Is Seko reaching when he draws a line from Colson to Anders Breivik, the Norwegian mass murderer?  Probably.  Okay, definitely.  But Colson was a key figure in the development of modern conservative politics, as well as of modern politically-active evangelicalism.  So if you aren't wild about either of those things, or the antics of their advocates, consider Seko's curt analysis:
Colson left a snowball on a hill, and there were no shortage of people willing to help push it down.

1 comment:

Mark C. Christianson said...

The Get Religion piece seems to protest just a bit too much. His whole post-Watergate career has its foundation on his role in the Nixon era. His conversion story pulls all the Evangelical strings so well because of that background. He skillfully used it to forge his prison ministries and his involvement in conservative politics and Evangelicalism. The center of any biography of Chuck Colson needs to be on the Watergate era, both to explain his later career and to note why he gets broad attention in the secular media.

The thing that struck me as very odd about the article was the suggestion that Colson's conversion didn't fit the journalistic hero narrative of Woodward and Bernstein against the bad guys, apparently because Colson's conversion blurred the lines between the good guys and the bad guys.
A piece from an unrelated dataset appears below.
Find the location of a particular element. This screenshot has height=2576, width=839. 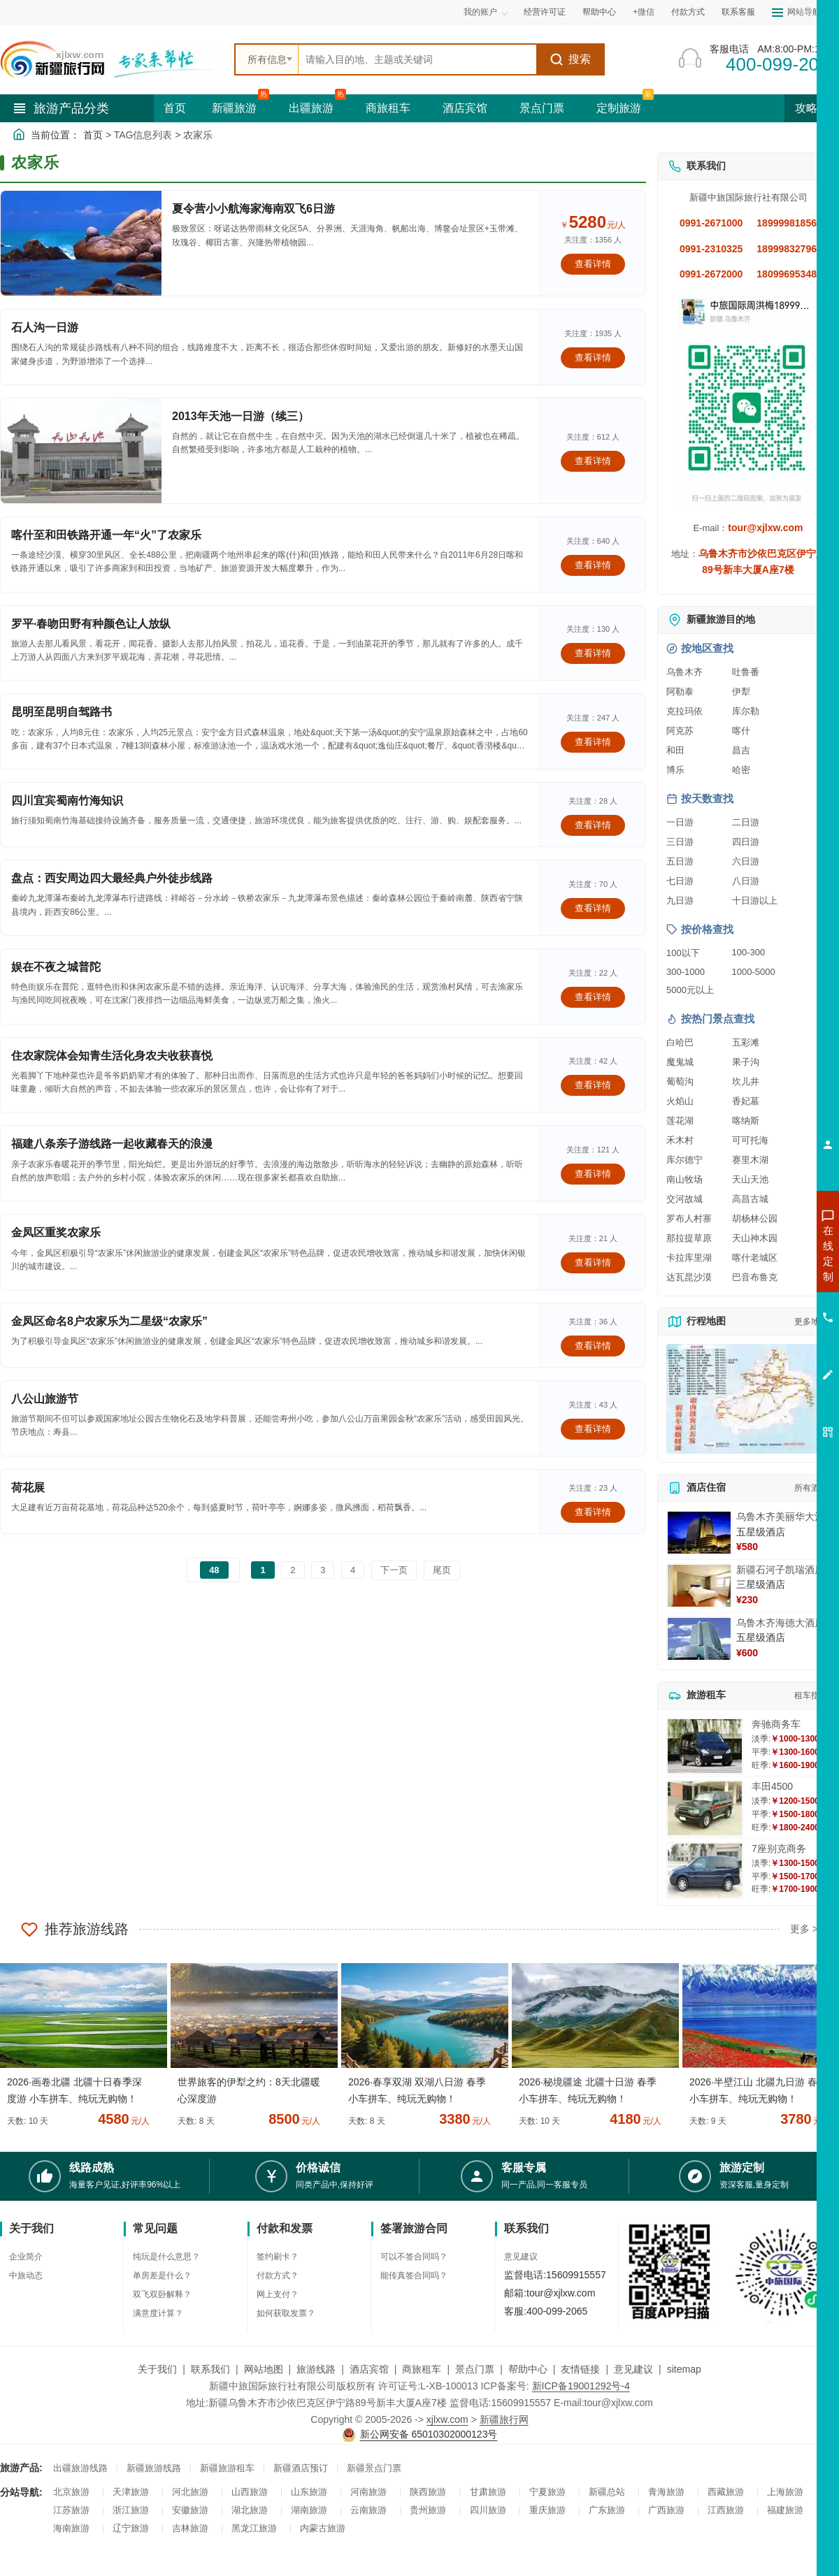

黑龙江旅游 is located at coordinates (254, 2528). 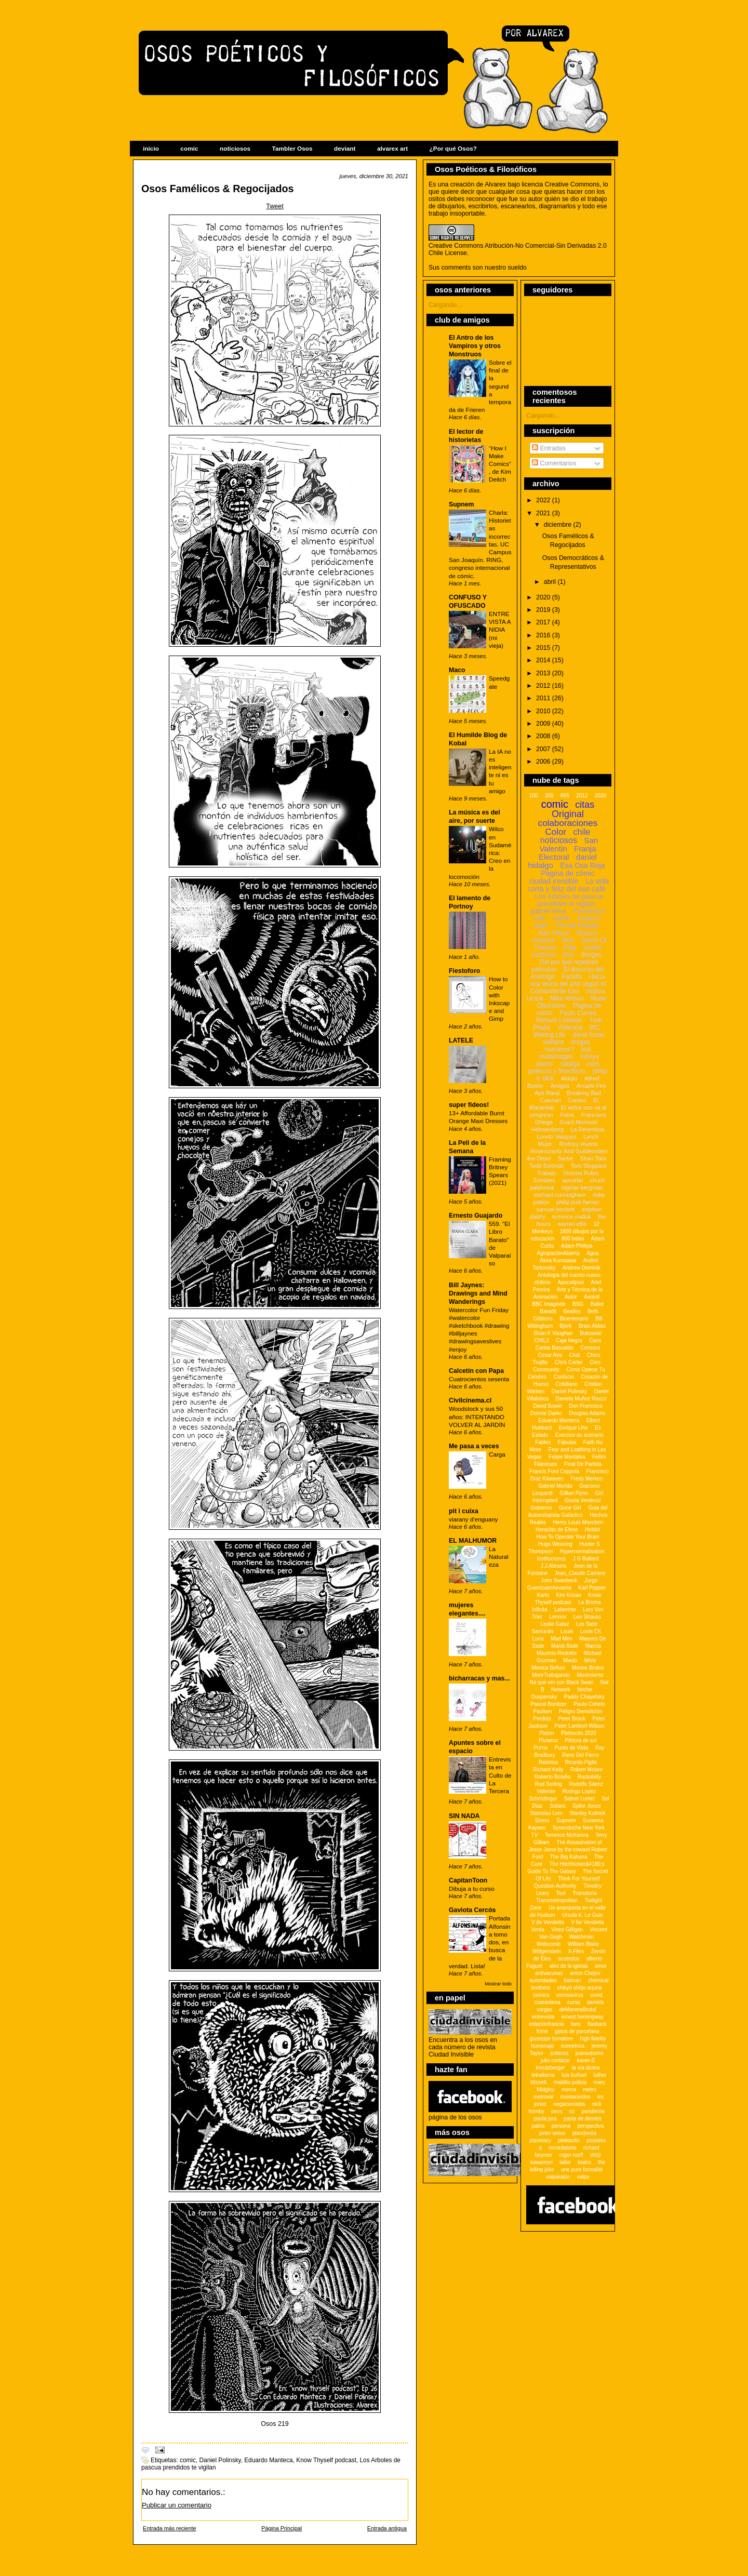 What do you see at coordinates (568, 885) in the screenshot?
I see `La vida corta y feliz del oso café` at bounding box center [568, 885].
Really? That pretty much requires an acceptance that conversion made (of necessity?) him one of the good guys. But if one looks at his political and social issue activism, especially his rhetoric about gay rights and other hot button issues, I couldn't agree that such lines were at all blurred by Colson's conversation. Especially with things such as the hideous "Manhattan Declaration" he had an important role in creating and promoting, I would have to say he stayed on the "wrong" side.

From my perspective, at least, he didn't really change his tune, he just gave it new harmonies and maybe changed up the rhythm a bit.